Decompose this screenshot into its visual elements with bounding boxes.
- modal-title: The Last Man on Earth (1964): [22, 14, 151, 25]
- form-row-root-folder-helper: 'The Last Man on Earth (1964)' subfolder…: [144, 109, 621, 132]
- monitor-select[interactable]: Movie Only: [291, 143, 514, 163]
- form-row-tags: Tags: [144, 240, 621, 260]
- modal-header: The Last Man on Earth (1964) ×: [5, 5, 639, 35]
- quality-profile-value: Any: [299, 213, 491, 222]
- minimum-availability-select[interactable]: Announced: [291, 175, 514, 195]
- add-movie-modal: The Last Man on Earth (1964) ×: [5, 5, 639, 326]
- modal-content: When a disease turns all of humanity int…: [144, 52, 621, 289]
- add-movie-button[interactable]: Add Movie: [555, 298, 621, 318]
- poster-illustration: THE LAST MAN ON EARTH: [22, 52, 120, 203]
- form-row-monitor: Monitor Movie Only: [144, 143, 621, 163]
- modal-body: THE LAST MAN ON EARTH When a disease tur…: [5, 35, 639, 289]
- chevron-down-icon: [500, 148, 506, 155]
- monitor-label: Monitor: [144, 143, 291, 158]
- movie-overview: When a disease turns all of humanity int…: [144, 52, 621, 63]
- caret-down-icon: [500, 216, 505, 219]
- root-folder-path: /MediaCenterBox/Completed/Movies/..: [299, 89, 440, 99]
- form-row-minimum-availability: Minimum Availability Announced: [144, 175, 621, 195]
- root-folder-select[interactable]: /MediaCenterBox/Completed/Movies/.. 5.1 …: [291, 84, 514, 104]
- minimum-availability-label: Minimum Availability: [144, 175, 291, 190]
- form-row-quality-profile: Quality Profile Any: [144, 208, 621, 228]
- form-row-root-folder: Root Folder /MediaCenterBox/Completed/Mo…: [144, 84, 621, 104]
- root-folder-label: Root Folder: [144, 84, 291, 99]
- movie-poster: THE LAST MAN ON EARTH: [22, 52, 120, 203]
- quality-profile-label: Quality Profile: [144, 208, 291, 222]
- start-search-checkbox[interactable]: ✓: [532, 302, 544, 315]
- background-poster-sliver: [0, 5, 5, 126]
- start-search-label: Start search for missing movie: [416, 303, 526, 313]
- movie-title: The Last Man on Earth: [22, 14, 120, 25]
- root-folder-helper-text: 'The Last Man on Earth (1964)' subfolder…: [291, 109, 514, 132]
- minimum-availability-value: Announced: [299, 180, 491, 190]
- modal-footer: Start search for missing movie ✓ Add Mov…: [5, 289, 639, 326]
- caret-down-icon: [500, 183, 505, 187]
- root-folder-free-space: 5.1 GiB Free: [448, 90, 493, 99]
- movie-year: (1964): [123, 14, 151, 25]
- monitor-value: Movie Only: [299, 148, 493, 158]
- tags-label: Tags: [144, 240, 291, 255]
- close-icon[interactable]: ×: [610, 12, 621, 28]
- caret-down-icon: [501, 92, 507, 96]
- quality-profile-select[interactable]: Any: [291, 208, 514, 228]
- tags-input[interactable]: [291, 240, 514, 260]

--- --- ---

■ **ACTION ITEM**
All records above are to be printed exactly, with nothing omitted.

■ **SOLUTION TO THE PROBLEM**
Decompose this screenshot into its visual elements with bounding boxes.
- modal-title: The Last Man on Earth (1964): [22, 14, 151, 25]
- form-row-root-folder-helper: 'The Last Man on Earth (1964)' subfolder…: [144, 109, 621, 132]
- monitor-select[interactable]: Movie Only: [291, 143, 514, 163]
- form-row-tags: Tags: [144, 240, 621, 260]
- modal-header: The Last Man on Earth (1964) ×: [5, 5, 639, 35]
- quality-profile-value: Any: [299, 213, 491, 222]
- minimum-availability-select[interactable]: Announced: [291, 175, 514, 195]
- add-movie-modal: The Last Man on Earth (1964) ×: [5, 5, 639, 326]
- modal-content: When a disease turns all of humanity int…: [144, 52, 621, 289]
- add-movie-button[interactable]: Add Movie: [555, 298, 621, 318]
- poster-illustration: THE LAST MAN ON EARTH: [22, 52, 120, 203]
- form-row-monitor: Monitor Movie Only: [144, 143, 621, 163]
- modal-body: THE LAST MAN ON EARTH When a disease tur…: [5, 35, 639, 289]
- chevron-down-icon: [500, 148, 506, 155]
- monitor-label: Monitor: [144, 143, 291, 158]
- movie-overview: When a disease turns all of humanity int…: [144, 52, 621, 63]
- caret-down-icon: [500, 216, 505, 219]
- root-folder-path: /MediaCenterBox/Completed/Movies/..: [299, 89, 440, 99]
- form-row-minimum-availability: Minimum Availability Announced: [144, 175, 621, 195]
- root-folder-select[interactable]: /MediaCenterBox/Completed/Movies/.. 5.1 …: [291, 84, 514, 104]
- minimum-availability-label: Minimum Availability: [144, 175, 291, 190]
- form-row-quality-profile: Quality Profile Any: [144, 208, 621, 228]
- form-row-root-folder: Root Folder /MediaCenterBox/Completed/Mo…: [144, 84, 621, 104]
- root-folder-label: Root Folder: [144, 84, 291, 99]
- movie-poster: THE LAST MAN ON EARTH: [22, 52, 120, 203]
- quality-profile-label: Quality Profile: [144, 208, 291, 222]
- start-search-checkbox[interactable]: ✓: [532, 302, 544, 315]
- background-poster-sliver: [0, 5, 5, 126]
- start-search-label: Start search for missing movie: [416, 303, 526, 313]
- movie-title: The Last Man on Earth: [22, 14, 120, 25]
- root-folder-helper-text: 'The Last Man on Earth (1964)' subfolder…: [291, 109, 514, 132]
- minimum-availability-value: Announced: [299, 180, 491, 190]
- modal-footer: Start search for missing movie ✓ Add Mov…: [5, 289, 639, 326]
- caret-down-icon: [500, 183, 505, 187]
- root-folder-free-space: 5.1 GiB Free: [448, 90, 493, 99]
- movie-year: (1964): [123, 14, 151, 25]
- monitor-value: Movie Only: [299, 148, 493, 158]
- tags-label: Tags: [144, 240, 291, 255]
- close-icon[interactable]: ×: [610, 12, 621, 28]
- caret-down-icon: [501, 92, 507, 96]
- quality-profile-select[interactable]: Any: [291, 208, 514, 228]
- tags-input[interactable]: [291, 240, 514, 260]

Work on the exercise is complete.